Maisbauern: Gift statt Fruchtfolge?

  • Hi
    Das ist doch aber logisch!
    DER CDU-Mensch will Gift weil die CDU von den großen Konzernen (u.A.BAYER WERKE) die meisten Gelder bekommt und so wäre es doch mist wenn das Gift was Hergestellt wurde nicht zum Einsatz kommt!
    ES geht hier nicht um die Natur, es geht hier um ein paar Politiker die einen Fuß in der Cheffetage von einem Konzern haben und da zählt nur Umsatz!


    "Waffenherstellung bringt nur Geld wenn Krieg ist, also sorgen wir für Krieg um Geld zu verdienen!"
    CHeers
    Thomas

    Der Mensch steht im Mittelpunkt und somit allein im Weg.


  •  
    Hast Du einen anderen Artikel gelesen??
    Wo bitte steht da, dass ein CDU-Mensch sich für Gift ausgesprochen hat??
     
    Es ist wohl jedes Mittel recht, um Gerüchte und Unterstellungen zu verbreiten.

  • Ups Korektur:
    #Dem trat Klaus Elble (CDU), selbst Landwirt, massiv entgegen: »Die Fruchtfolge wäre für viele Betriebe tödlich,


    Der CDU-Mensch war nur gegen die Fruchfolge. (außsetzten des Maisanbaus!
    Aber bitte was für Alternativen Bleiben denn dann noch?
    Cheers
    Thomas

    Der Mensch steht im Mittelpunkt und somit allein im Weg.


  •  
    Schon wieder eine recht gewagte Auslegung!
     
    Er hat sich nicht gegen die Fruchtfolge gewandt, sondern lediglich - wohl zutreffend - festgestellt, dass dies für viele Betriebe den wirtschaftlichen Ruin bedeuten würde.
     
    Der Mais wird in dieser Gegend überwiegend zur Energieerzeugung angebaut.

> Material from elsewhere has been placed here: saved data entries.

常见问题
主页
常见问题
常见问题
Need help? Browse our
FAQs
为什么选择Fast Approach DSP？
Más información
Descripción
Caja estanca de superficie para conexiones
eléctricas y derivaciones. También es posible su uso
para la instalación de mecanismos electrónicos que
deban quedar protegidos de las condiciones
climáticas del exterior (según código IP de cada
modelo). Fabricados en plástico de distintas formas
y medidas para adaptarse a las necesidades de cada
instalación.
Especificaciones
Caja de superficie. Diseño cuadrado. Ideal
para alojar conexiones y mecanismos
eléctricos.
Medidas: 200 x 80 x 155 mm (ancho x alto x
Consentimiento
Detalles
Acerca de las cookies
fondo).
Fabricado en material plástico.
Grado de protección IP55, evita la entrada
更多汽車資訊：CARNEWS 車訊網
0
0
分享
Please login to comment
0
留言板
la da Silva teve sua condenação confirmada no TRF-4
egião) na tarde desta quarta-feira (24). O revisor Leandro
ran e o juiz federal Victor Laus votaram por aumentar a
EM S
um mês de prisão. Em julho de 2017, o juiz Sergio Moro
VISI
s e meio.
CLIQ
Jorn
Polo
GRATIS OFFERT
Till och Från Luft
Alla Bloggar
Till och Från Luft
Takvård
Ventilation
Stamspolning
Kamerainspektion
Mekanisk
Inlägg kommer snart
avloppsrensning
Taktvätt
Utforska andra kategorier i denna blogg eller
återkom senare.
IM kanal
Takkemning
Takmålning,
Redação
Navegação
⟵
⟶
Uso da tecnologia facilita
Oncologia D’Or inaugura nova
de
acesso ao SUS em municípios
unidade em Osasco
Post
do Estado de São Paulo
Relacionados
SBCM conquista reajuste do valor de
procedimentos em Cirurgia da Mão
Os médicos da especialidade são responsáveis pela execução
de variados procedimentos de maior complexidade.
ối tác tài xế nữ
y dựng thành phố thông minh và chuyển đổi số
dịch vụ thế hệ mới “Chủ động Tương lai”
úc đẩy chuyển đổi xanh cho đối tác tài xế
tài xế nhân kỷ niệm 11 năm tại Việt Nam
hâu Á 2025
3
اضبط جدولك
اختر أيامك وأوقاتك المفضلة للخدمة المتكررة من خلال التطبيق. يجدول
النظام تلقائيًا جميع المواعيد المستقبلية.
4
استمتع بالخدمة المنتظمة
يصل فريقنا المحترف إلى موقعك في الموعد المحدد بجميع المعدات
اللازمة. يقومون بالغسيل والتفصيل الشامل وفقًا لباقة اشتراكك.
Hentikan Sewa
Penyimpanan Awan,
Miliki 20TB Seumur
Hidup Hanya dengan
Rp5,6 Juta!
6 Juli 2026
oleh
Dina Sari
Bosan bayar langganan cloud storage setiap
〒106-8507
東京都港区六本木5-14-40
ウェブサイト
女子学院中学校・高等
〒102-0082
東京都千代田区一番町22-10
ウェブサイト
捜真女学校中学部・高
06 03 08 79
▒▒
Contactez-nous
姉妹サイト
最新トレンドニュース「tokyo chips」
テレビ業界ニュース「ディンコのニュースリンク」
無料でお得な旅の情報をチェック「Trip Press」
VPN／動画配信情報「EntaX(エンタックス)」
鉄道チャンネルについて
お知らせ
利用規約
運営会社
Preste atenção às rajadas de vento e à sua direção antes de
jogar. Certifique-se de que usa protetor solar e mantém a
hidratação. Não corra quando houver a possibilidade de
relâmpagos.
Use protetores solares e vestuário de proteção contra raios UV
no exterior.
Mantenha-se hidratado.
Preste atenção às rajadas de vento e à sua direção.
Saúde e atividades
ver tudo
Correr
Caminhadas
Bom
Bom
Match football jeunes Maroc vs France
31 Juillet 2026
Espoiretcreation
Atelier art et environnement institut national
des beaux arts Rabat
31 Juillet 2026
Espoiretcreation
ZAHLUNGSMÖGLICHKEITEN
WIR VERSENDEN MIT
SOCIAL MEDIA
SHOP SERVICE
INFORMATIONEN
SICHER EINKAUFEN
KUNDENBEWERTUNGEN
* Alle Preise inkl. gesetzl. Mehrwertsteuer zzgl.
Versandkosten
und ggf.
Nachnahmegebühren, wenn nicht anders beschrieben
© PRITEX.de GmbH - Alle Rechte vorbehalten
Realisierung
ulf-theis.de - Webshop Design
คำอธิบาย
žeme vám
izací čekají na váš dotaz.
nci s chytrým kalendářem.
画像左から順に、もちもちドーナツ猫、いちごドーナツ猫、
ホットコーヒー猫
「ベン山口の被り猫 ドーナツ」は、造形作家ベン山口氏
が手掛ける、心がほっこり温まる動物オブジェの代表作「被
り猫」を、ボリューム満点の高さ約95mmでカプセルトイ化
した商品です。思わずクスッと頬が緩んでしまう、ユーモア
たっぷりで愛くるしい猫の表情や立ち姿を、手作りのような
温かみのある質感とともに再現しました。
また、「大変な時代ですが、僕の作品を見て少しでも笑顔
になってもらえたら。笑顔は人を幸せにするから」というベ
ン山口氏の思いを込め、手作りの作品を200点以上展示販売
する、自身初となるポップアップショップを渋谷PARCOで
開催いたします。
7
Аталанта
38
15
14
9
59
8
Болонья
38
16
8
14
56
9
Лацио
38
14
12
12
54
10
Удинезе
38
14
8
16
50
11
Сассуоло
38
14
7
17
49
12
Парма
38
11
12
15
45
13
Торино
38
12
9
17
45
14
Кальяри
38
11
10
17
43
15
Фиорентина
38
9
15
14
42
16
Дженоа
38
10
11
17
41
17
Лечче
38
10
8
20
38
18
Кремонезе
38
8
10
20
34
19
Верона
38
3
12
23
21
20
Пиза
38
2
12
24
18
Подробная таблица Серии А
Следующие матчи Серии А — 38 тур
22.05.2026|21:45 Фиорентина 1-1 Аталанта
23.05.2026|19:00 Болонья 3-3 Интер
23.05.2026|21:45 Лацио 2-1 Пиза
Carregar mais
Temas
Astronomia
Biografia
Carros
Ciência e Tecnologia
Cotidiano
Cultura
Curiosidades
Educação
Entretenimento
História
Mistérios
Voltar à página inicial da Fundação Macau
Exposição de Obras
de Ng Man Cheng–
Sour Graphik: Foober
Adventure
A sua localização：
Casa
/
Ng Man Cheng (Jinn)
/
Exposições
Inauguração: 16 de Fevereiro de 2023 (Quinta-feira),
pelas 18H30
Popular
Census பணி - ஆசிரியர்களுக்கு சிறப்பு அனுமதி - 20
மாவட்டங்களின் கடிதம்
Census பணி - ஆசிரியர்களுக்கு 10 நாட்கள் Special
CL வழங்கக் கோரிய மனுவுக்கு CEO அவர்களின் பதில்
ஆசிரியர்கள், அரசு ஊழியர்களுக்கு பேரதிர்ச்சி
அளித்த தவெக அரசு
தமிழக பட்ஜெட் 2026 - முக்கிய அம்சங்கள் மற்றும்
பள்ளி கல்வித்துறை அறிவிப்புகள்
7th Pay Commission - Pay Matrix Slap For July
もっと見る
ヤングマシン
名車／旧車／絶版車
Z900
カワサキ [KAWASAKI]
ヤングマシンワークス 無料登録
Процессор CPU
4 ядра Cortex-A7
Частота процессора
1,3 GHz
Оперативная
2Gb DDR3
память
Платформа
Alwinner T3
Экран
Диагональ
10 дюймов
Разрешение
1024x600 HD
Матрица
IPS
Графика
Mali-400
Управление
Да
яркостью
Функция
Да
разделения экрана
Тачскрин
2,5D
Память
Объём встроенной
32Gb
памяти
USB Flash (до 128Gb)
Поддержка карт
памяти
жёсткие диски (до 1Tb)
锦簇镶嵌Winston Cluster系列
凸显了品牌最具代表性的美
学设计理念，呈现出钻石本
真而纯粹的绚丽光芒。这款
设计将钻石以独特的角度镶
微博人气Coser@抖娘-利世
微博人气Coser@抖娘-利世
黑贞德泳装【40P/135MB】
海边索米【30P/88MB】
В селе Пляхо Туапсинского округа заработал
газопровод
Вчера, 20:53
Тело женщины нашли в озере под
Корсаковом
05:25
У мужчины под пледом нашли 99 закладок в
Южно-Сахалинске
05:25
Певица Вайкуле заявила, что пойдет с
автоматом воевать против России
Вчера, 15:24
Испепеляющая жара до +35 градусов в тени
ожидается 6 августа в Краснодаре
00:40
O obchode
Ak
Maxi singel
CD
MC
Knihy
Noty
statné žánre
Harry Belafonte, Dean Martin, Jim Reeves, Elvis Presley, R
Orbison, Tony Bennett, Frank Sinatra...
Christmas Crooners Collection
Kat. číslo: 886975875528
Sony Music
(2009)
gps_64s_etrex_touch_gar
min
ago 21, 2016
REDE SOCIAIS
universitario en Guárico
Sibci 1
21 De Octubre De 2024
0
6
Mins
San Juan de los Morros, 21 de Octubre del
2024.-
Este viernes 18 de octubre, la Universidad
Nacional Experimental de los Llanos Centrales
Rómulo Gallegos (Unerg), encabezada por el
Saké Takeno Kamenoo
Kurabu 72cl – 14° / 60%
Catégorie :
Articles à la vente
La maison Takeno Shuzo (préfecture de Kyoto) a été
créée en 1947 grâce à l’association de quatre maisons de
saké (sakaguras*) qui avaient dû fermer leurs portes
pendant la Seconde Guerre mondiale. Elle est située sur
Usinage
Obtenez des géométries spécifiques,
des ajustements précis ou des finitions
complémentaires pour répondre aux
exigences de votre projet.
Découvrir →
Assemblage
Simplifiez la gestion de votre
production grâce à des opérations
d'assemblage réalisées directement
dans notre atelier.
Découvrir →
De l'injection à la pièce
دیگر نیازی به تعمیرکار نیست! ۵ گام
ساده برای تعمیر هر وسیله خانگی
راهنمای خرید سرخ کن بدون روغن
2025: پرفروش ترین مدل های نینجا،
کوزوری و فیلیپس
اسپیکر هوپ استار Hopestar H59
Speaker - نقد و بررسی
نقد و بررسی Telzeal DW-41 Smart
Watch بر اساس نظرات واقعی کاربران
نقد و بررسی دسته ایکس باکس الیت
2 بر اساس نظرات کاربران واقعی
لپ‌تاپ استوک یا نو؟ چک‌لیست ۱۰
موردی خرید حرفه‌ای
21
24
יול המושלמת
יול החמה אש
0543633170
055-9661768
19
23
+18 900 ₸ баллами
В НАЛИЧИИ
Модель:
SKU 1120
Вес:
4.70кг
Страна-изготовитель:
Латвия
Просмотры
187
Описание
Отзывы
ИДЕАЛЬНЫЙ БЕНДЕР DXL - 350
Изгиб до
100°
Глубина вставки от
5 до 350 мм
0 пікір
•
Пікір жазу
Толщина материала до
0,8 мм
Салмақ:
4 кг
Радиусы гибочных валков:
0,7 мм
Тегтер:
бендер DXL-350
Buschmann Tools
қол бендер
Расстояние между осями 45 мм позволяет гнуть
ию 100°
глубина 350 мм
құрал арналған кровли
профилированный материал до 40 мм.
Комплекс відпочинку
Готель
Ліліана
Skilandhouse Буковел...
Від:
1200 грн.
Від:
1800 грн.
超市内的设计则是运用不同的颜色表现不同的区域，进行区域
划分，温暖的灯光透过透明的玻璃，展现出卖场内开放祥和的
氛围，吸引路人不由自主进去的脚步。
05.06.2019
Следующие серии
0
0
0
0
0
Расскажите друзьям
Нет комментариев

Die Bauern betreiben entweder eigene kleine Biomasse- Kraftwerke oder haben Lieferverträge mit Betreibern solcher Anlagen.
    Diese Anlagen sind auf Mais ausgelegt und können nicht so ohne weiteres mit anderen Materialien beschickt werden. Der Bauer muss also irgendwie den erforderlichen Mais ranschaffen, wenn er wirtschaftlich damit überleben will.
    Bei einer 3-Jahres-Fruchtfolge schaffen das viele nicht.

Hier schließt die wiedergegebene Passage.